We should not be surprised that the US is grumpy. History shows when important strategic interests are at play, nations ultimately always act on the basis of self-interest.

But what is tragically dispiriting is the black hole that has engulfed the intellectual rigour and wiped the memories of Western politicians and social commentators when it comes to their judgment on international affairs.

Nearly every sleep-inducing commentary on the North Korea (and Iran) nuclear issue in the increasingly parochial Western press has applied the same herd mentality - United States good/North Korea and Iran evil. Let's get the bad guy for wanting to get stronger.
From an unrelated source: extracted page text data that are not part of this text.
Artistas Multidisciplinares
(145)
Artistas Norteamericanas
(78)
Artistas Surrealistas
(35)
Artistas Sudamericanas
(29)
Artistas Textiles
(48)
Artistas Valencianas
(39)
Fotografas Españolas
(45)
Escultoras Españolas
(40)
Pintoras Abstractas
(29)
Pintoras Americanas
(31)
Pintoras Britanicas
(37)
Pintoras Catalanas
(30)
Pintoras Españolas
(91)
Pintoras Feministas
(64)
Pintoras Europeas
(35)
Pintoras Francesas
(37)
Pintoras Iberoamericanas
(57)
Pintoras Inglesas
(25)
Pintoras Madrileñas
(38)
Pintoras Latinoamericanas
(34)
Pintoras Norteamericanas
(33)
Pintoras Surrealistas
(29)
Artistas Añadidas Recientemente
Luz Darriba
The media have swallowed the former US President George W's "good versus evil" folly hook, line and distasteful sinker.

Incredibly they learned nothing from the phoney weapons of mass destruction line that we were fed a few short years back and which thus far has resulted in the death of more than 100,000 Iraqis at US hands.
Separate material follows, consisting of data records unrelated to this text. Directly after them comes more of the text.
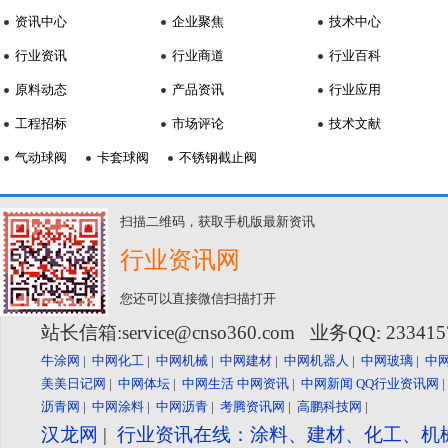
资讯中心
企业聚焦
技术中心
行业资讯
行业商道
行业百科
原料动态
产品资讯
行业应用
工程招标
市场评论
技术文献
气动球阀
卡套球阀
不锈钢截止阀
扫描二维码，获取手机版最新资讯
行业资讯网
您还可以直接微信扫描打开
站长信箱:service@cnso360.com 业务QQ: 23341
牛涂网
|
中网化工
|
中网机械
|
中网建材
|
中网机器人
|
中网玻璃
|
中
美美日记网
|
中网体坛
|
中网生活
中网资讯
|
中网新闻
QQ行业资讯网
沥青网
|
中网涂料
|
中网沥青
|
考腾资讯网
|
高鹏科技网
|
汉龙网
|
行业资讯在线：涂料、建材、化工、机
It's time for a serious reality check, to put an end to the mother of all double standards. People and nations aren't divided into good and evil.
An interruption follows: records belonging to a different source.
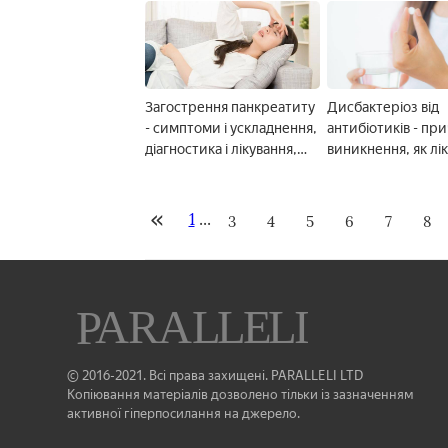
народної медицини
Загострення панкреатиту
Дисбактеріоз від
- симптоми і ускладнення,
антибіотиків - пр
діагностика і лікування,
виникнення, як лі
профілактика і дієта
1
...
3
4
5
6
7
8
© 2016-2021. Всі права захищені. PARALLELI LTD
Копіювання матеріалів дозволено тільки із зазначенням
активної гіперпосилання на джерело.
There is a bit of both in each entity. North Korea is not wholly evil and the US is hardly virtue personified. To the extent that a moral bookkeeping exercise can be undertaken, the best indicator is an agent's actions.

On this front the US fares dismally. It is clearly the most aggressive nation on earth. SinceWorld War II, the US has used force against another state on more than 30 occasions - the most notable examples being Vietnam, Nicaragua, Guatemala, Cambodia, Korea, Grenada, Afghanistan and Iraq (twice).

Some of these interventions were lawful. Some certainly were not, such as Nicaragua and the present Iraq campaign.

When it comes to doing what it wants, the US enjoys unprecedented freedom. This is becoming increasingly the case.

Following the end of the Cold War, the United States is totally dominant in all matters of importance. As noted by a former judge of the International Court of Justice, C.G. Weeramantry, this is unique in human history: "Never has it occurred before that one single nation has been universally looked upon as the world's leader, the pre-eminent power of the world. No nation in history ever had this position, suddenly descending on it, of being the universally acknowledged superpower of the world".

So before we start toeing the US line on North Korea, let's encourage the US to engage in a bit of self-reflection. Nuclear weapons, and all weapons, are a scourge on humanity.

Instruments whose effectiveness is principally measured by how many lives they can obliterate don't have redeeming features.

Sure, the US Army killing machine and its weapons of mass destruction that have been used to kill thousands of Iraqis generated employment opportunities for some middle-income Americans, but rarely has the benefits and burdens calculus been so distorted.

Production of all weapons should be discouraged. The elimination of each weapon, irrespective of whose hands it is in, is a small but important step down the road of universal peace.

Thus, of course, North Korea should be inhibited from developing nuclear weapons capability. But just as pressing is the need for the United States to be stripped of its gluttony of nuclear weapons.

Obama only half nailed it when he said North Korea armed with a nuclear weapon poses a threat to the security of the region. He left out that the US equipped with its present nuclear arsenal is already a grave threat to the world.

Henceforth every US criticism of the North Korea or Iranian nuclear programme should be met with the inquiry, "but what are you doing about your nuclear arsenal"?

This is the best chance the world has to rein in the tyrant that is America.

* Mirko Bagaric is a professor of law at Deakin University, Melbourne, and a part-time member of the Refugee Review Tribunal.